(Task requirements):
Write out each line from the data below that includes the word "Huisdecoratie".
[Opening Records supplied section]
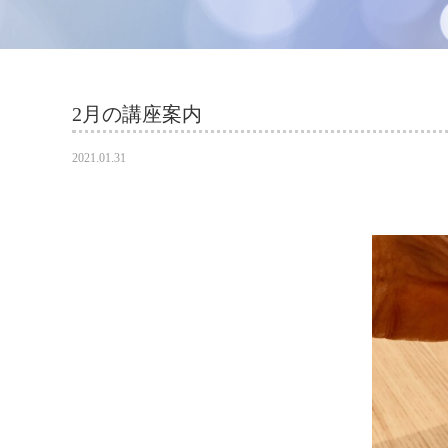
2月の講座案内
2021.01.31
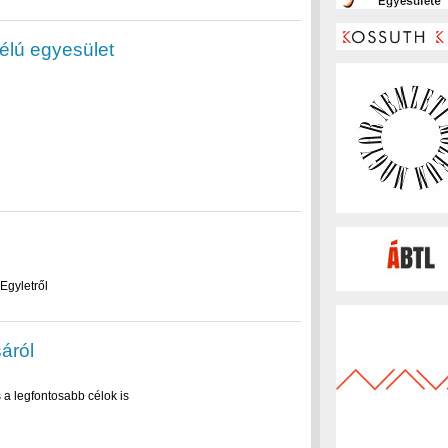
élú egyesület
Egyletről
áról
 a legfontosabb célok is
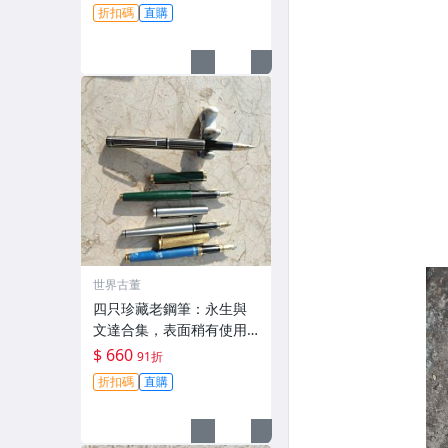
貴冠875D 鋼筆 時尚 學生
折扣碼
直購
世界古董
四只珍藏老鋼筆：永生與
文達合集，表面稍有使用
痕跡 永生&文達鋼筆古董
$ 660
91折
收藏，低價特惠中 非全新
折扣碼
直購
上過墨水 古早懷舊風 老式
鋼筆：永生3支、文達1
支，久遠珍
[Closing Records supplied section]
[Opening Records supplied section]
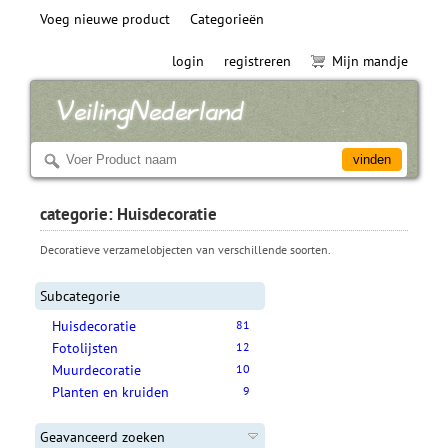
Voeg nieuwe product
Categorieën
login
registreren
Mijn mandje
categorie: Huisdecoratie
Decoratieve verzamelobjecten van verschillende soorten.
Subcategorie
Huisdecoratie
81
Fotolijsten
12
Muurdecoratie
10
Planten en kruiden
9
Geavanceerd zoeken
[Closing Records supplied section]
(Response):
categorie: Huisdecoratie
Huisdecoratie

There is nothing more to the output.